Have you ever wondered how great it would feel to have your mortgage paid off? Most of us dream of the day we can say, “We’re debt-free!”, but very few of us can picture this happening before we reach that age where candles dominate the cake!
The great news is that it is possible to slash and burn your mortgage and do it in a time frame that’s not so far away that it seems impossible to comprehend!
Here are five tips to say goodbye to your home loan faster…
If you’ve decided that getting rid of your mortgage as quickly as possible is a priority for you, it’s important to make sure your partner is also feeling the same way.
At the end of the day, if you have a joint-finance arrangement (and we strongly suggest you do, purely from an optimal money management perspective), then it’s vital you and your partner are both clear you’re working towards the same goals.
This means there should never be any “financial infidelity” going on and honest spending habits need to be identified from the get-go. If you’re adamant on having separate “spending money”, it’s in your financial best interest to split your seven-day float (see third tip) and keep everything else jointly linked.
Set up a 100 per cent transactional offset account linked to your mortgage to reduce the amount of interest you’re charged on your home loan repayments.
The savings you can make by doing this – as opposed to just pouring all of your money directly into your mortgage – is enormous, and you will be able to pay down the principal faster while maintaining your access to cash flow.
Basically, you want to send all of your income here, and from inside this account, you can organise direct debits and other automatic payments.
Arrange to automatically transfer a weekly allowance – a.k.a. a seven-day float – to cover your day-to-day living costs from your offset account into a direct debit account.
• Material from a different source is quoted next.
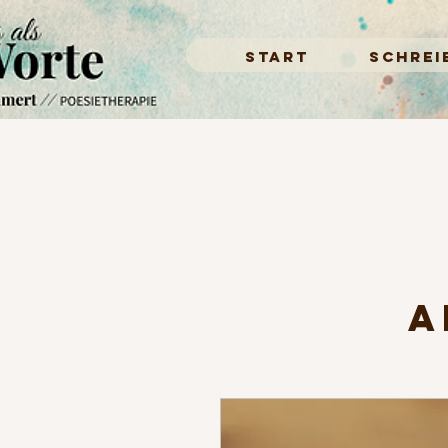
START
SCHREI
A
This is the total amount of money you will have to spend each week on living and lifestyle costs, such as groceries for that week, your daily “must have” coffee or any takeaway food or activities that you’ve decided you’re comfortable regularly spending your money on.
This encourages a “make it last” mindset, so once this apportioned amount is gone, it’s gone until your next seven-day float pay day.
A handy hint here: Thursday, or the day you do the weekly grocery shop, is a good day to pay yourself your “spending money” as you will have money for the upcoming weekend and a fully stocked kitchen, so if you’re running low on funds after a big weekend, you know that you won’t go hungry that week.
Close out or consolidate your debts to reduce your monthly expenses. This should result in a greater monthly surplus, which can go towards the mortgage in your offset account.
Classic examples here are high-interest credit cards and short-term personal loans such as car loans with really high monthly repayments.
Also, it’s a good idea to speak to a mortgage broker to work out if the current home loan you have is actually the best option to achieve your main goal.
If you’re willing to get a second or third job, you can throw this extra money at your mortgage. Feel free to think outside the box here.
For example, if you already drive to work, maybe you could consider turning this time into an opportunity to drive for Uber as well. This way, you’ll actually get paid for your travel time, and it shouldn’t become too much of an inconvenience if you stick to passengers going in the same direction as you.
Ultimately, it is possible to pay off your mortgage sooner by implementing these simple suggestions, but it does rely on you obeying the number one foundational principle of money management: don’t spend more than you earn.
Sounds like common sense, right? Sadly, in reality it’s not that common.